- _EXERCISE DETAILS_:
Every line from the one with "design. We are" through the end of the entries below should be written out exactly; the pictures should not.

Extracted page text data
::::::::

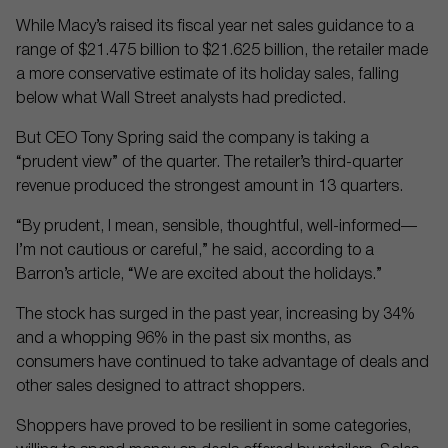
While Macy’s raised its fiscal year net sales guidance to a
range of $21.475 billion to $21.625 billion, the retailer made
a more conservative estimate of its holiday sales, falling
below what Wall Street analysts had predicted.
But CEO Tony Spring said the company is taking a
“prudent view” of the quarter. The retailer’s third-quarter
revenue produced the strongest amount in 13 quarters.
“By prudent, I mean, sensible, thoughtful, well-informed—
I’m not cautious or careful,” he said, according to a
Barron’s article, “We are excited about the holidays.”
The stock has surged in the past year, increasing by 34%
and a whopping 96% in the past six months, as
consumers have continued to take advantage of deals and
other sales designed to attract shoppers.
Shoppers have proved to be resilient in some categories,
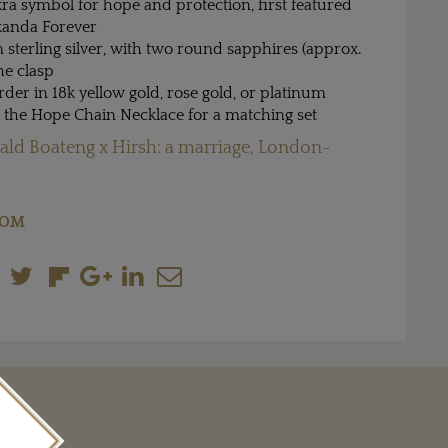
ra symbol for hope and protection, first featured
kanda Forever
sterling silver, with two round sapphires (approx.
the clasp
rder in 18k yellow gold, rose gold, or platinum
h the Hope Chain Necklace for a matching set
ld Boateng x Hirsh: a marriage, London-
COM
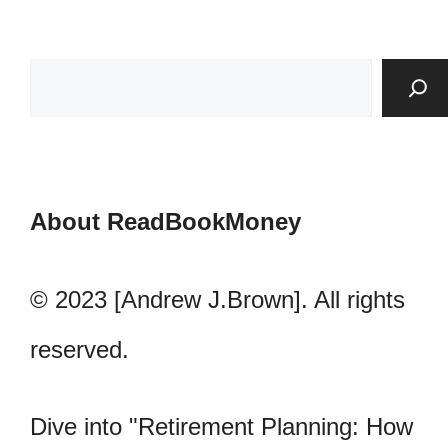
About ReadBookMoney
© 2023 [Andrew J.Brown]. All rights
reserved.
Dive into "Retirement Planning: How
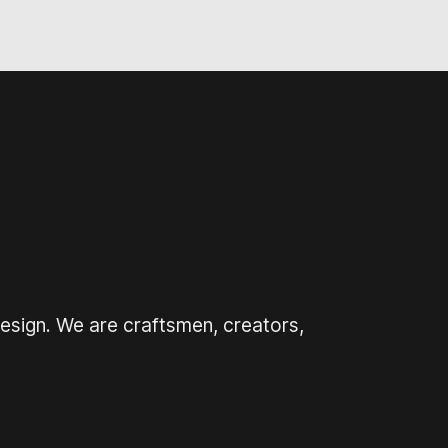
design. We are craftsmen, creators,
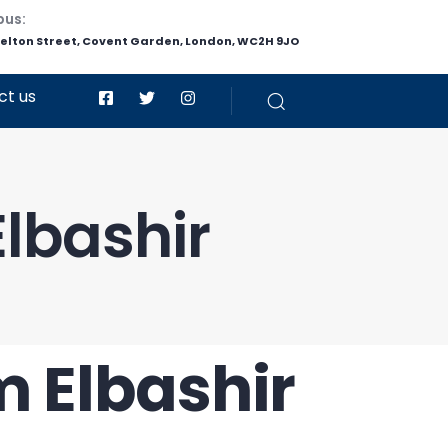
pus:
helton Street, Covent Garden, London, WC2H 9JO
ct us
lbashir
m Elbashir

::::::::

- _TASK RESULT_:
design. We are craftsmen, creators,
pus:
helton Street, Covent Garden, London, WC2H 9JO
ct us
lbashir
m Elbashir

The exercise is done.